== Segment start ==

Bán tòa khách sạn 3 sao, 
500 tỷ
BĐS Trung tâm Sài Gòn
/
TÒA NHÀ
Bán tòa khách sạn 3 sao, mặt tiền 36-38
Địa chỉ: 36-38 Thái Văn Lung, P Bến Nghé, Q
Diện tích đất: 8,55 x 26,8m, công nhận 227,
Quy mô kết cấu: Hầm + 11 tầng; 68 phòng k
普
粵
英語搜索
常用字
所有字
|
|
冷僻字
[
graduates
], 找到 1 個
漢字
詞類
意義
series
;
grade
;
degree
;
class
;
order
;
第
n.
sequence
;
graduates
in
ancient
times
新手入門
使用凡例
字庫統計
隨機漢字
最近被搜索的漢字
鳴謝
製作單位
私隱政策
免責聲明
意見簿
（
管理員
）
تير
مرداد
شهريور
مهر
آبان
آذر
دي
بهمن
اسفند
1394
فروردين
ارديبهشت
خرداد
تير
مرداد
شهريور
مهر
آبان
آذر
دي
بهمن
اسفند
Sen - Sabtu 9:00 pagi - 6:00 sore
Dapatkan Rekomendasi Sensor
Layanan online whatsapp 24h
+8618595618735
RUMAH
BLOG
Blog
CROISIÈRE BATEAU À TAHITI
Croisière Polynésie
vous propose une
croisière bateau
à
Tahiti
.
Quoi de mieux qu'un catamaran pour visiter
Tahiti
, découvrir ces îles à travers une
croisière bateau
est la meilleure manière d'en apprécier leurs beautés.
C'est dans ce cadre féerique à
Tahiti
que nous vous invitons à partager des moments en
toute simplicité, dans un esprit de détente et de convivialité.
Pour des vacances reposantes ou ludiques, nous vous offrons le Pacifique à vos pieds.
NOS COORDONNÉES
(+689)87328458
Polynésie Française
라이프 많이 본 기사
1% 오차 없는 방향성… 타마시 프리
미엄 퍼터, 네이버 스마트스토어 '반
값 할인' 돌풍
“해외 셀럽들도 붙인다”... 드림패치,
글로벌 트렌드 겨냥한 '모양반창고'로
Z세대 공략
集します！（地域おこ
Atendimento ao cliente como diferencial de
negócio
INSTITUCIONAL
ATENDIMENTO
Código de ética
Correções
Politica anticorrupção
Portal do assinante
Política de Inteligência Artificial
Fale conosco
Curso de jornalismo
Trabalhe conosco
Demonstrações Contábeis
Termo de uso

== Segment end ==

## Your objective
Copy every line of the material above in which the string "khách" can be found.

## Solution for this problem
Bán tòa khách sạn 3 sao, 
Bán tòa khách sạn 3 sao, mặt tiền 36-38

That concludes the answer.